Repete-se agora o mesmo jogo.

Desde o final do governo Dilma, há uma queda generalizada da demanda. No governo Temer, a equipe econômica atropelou normas mínimas de bom senso, inviabilizando qualquer possibilidade de recuperação da demanda.

Em cima de uma economia exangue, o que (não) se fez?

1) Gastos das famílias. Com o desemprego maciço e um endividamento gigantesco, não se adotou uma medida sequer visando desmanchar esses nódulos de endividamento, menos ainda para recuperar o emprego.

2) Investimento privado. Criou-se o mantra de que bastaria previsibilidade fiscal para retomar o investimento privado, deixando de lado o óbvio ululante, de que investimento depende de demanda.

3) Gastos público. Criou-se o Teto de Gastos, abandonando-se o PSI (Programa de Sustentação do Investimento), que blindava os investimentos públicos. Mataram a última possibilidade de recuperação.

4) Crédito de longo prazo. Obrigou-se o BNDES (Banco Nacional de Desenvolvimento Econômico e Social) a devolver ao Tesouro R$100 bilhões em 2016, R$50 bilhões em 2017 e mais R$100 bilhões até o fim de 2018. No mesmo período as taxas futuras de juros de longo prazo aumentaram.

5) Crédito privado. Os bancos avançaram como harpias em cima das famílias e das empresas endividadas, esfolando com taxas de até 15% ao mês os inadimplentes. Registraram lucros monumentais e não houve um movimento corretivo sequer da parte do Banco Central.

Com a inadimplência explodindo, o desemprego aumentando, o desalento avançando, a inacreditável Mirian Leitão diz que a economia está patinando porque o governo não economizou o quanto precisava. Aonde se pretende chegar com essas leviandades?
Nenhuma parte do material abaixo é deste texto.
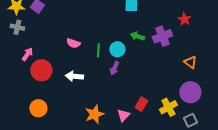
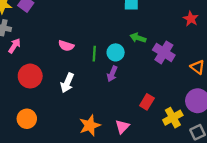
purple cross: (162, 36) -> (164, 52), moved, turned -36
pink arrow: (27, 54) -> (14, 46), moved
white arrow: (74, 76) -> (67, 83), turned -72
red rectangle: (141, 104) -> (147, 102), moved

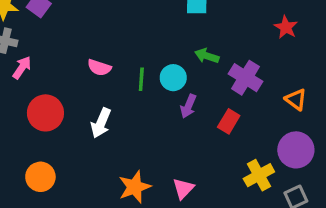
purple arrow: (112, 74) -> (188, 106), moved
red rectangle: (147, 102) -> (229, 121), moved

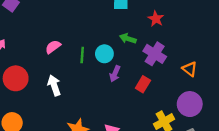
red star: (286, 27) -> (156, 19), moved
pink semicircle: (99, 68) -> (53, 47), turned 126
white arrow: (101, 123) -> (54, 85), turned 138

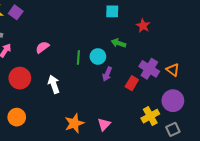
pink semicircle: (53, 47) -> (42, 47), moved
purple cross: (155, 54) -> (149, 69), moved

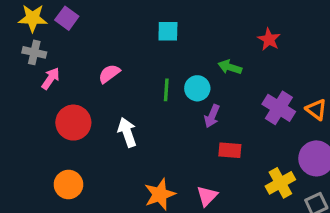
cyan square: (112, 11) -> (168, 31), moved
red rectangle: (132, 83) -> (230, 150), moved, turned 64

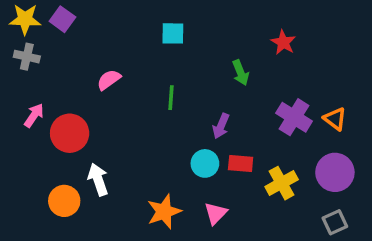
green arrow: (230, 67) -> (241, 73), turned -130
pink arrow: (51, 79) -> (34, 115), moved
cyan circle: (197, 88) -> (205, 163), moved
white arrow: (127, 132) -> (98, 180), moved
yellow cross: (280, 183) -> (282, 183), moved

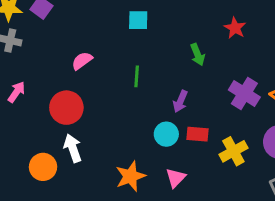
red circle: (70, 133) -> (66, 108), moved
O que esses gênios da economia conseguiram, nem se diga para o país, mas para seu campo? Jogaram fora a enorme facilidade da recuperação cíclica da economia, depois de numa queda de 8% no PIB. Seria a consagração de sua escola e a viabilização política de seus candidatos.

Conseguiram confirmar a regra, da absoluta incapacidade de implementar uma alternativa de desenvolvimento, da mesma maneira que jogaram fora a oportunidade aberta pelo real.